I don’t know that I can argue that he was in his prime, but I remain bitterly disappointed that, following the critical and financial success of “Brand New Day,” Sting managed to lay an egg with “Sacred Love.” The album has two, maybe three good songs on it. The rest are too bland to even bother criticizing.
Seconded! Reveal was kind of dull, but Around the Sun sounds like a whole different, far inferior band.
I’ll be even more heretical and nominate Sgt. Pepper’s Lonely Hearts Club Band. Aside from “A Day in the Life” - which is admittedly a big aside - there’s not a great song on the album. There are more than a few good songs (“Getting Better”, “Good Morning, Good Morning”, the title tune) and a bunch of half-assed genre exercises and ersatz psychedelia. I understand it’s damn near impossible to take the record out of its cultural context, but since I wasn’t even alive when the album came out and can judge it only on its musical qualities, I have to say it’s decidedly underwhelming, especially coming after the brilliance of Revolver. Even Magical Mystery Tour, which was as much a hodgepodge as Yellow Submarine, had more great songs than Sgt. Pepper (even if they were orignally released as singles): “Strawberry Fields Forever”, “I Am The Walrus”, “Penny Lane”. My humble opinion.
How about any album Clapton did after Cream broke up?
Makes you realize how talented Jack Bruce and Ginger Baker were!
Eric really needed those guys to make a good album.
Here’s one that I don’t think anyone else will be able to relate to.
From 1984-1987, Celtic Frost just kept getting better and more ambitious with each successive release. This rapid rise culminated with Into The Pandemonium, one of the most shockingly sophisticated and diverse heavy metal albums ever recorded. Celtic Frost’s fans, myself included, couldn’t wait to see what they served up next. What we got was Cold Lake, a tepid hard rock album obviously calculated to court the acceptance of mainstream radio and MTV. Worst of all is that the band was all glammed up like they had been dumpster diving in the alley behind Poison’s apartment. The band that had once worn armor and corpse paint onstage now appeared in towering teased hair, makeup, spandex and glitter.

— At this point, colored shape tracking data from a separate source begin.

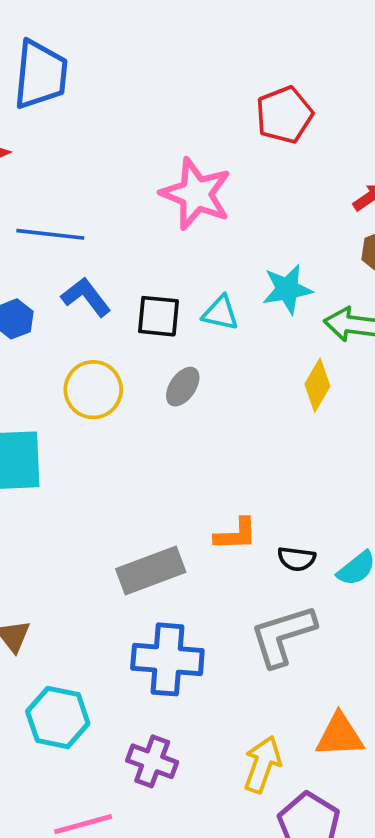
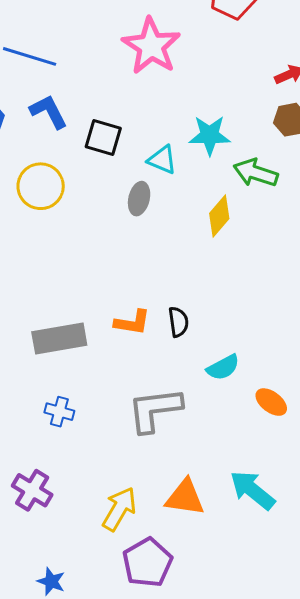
cyan triangle: (220, 313) -> (162, 160), moved
gray ellipse: (183, 387) -> (139, 199), moved, turned -32
black semicircle: (297, 559) -> (178, 322), moved, turned -116
blue cross: (167, 659) -> (59, 412), size x0.5

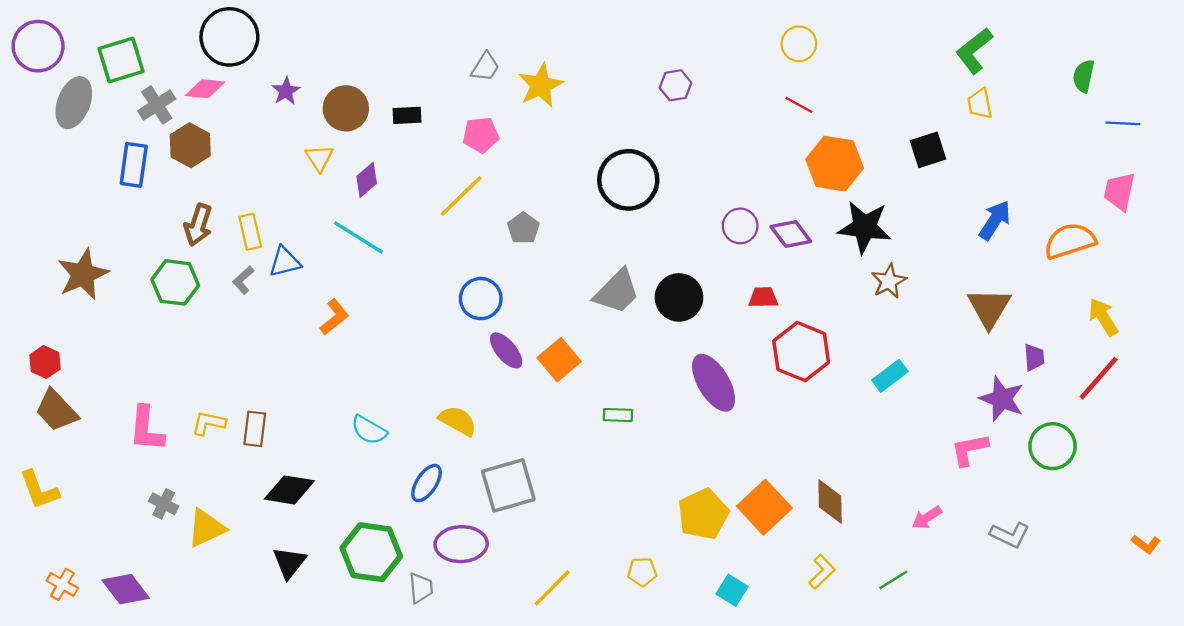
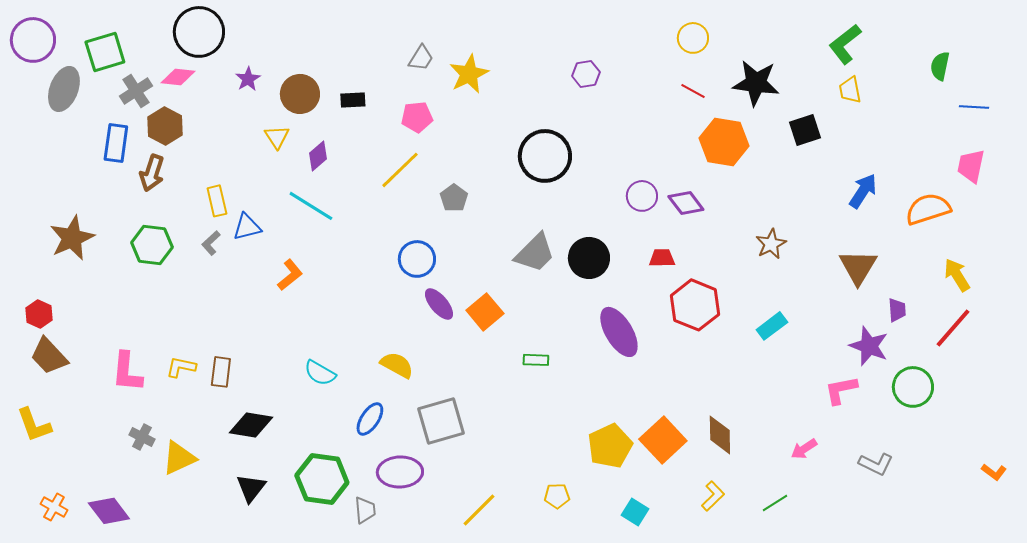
brown arrow: (198, 225) -> (152, 173), moved
black star: (865, 227) -> (756, 83), moved

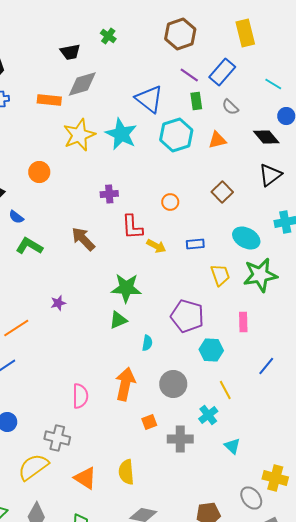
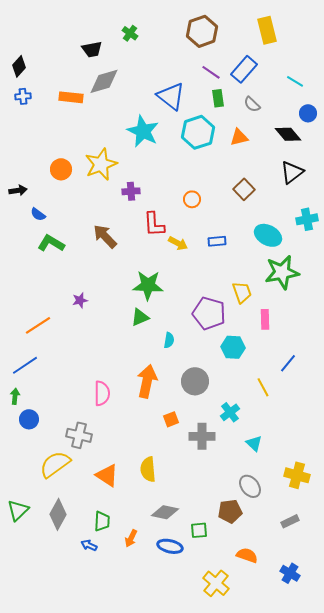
yellow star: (79, 135) -> (101, 164), moved
yellow trapezoid: (220, 275) -> (242, 292), moved
yellow line: (225, 390) -> (263, 387), moved
gray ellipse: (251, 498) -> (250, 486), moved

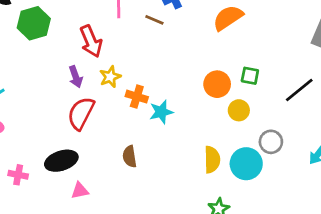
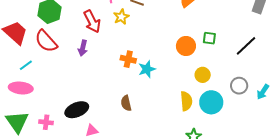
purple arrow: (76, 77) -> (83, 48), turned 35
yellow star: (110, 77) -> (121, 17), moved
yellow circle: (239, 110) -> (203, 75), moved
red semicircle: (81, 113) -> (46, 41), moved, turned -65
gray circle: (271, 142) -> (239, 86), moved

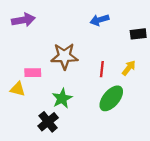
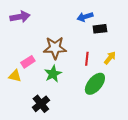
black rectangle: (138, 34) -> (100, 29), moved
pink rectangle: (33, 73) -> (28, 62), turned -32
green star: (62, 98) -> (53, 74), moved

It still makes me angry today. :mad:
In the mid-1960’s, Miles Davis was on the greatest, longest run of classic albums that maybe anyone has been on - everything since ESP had been brilliant - and then comes Filles De Kilamanjaro, or more specifcally side one of FDK (Side two is brilliant). Apparently it was Miles & Co trying to play the blues like Albert or BB King but what it turns out to be is an unholy racket. Side two, reflective, expansive and mysterious is primo Miles. But that one side is a pot hole in what was the highway to Jazz heaven - Miles at CBS 1965-1971.
Some would argue “On The Corner” is Mile’s greaest folly at the height of his powers, but not me. I love it.
Nirvana - “In Utero”
Iggy Pop - “Kill City”. I love that album, but its taken me a long time to get over the fact that it came right after “Raw Power”. A lot of people must’ve been devastated at the time.
I’ll throw Roger Waters into this shark frenzy…
After the brilliant PF The Wall and Final Cut, which were creatively dominated and driven by Waters, he released the wonderful solo project Pros and Cons of Hitchhiking with Eric Clapton. And then…
Radio KAOS. Ugh, what the heck was that? Bad synthesizers and overdubbing, a complete misuse of technology and production sounding 10 years dated, from an artist who had always been pushing the cutting edge of music production.
Forgive us poor boomers, Wood. It was such a triumph of style–remember, this kind of music-making was still very new when the LP was released–that we completely overlooked the near total lack of substance. Sgt. Pepper hasn’t aged well at all. Our bad.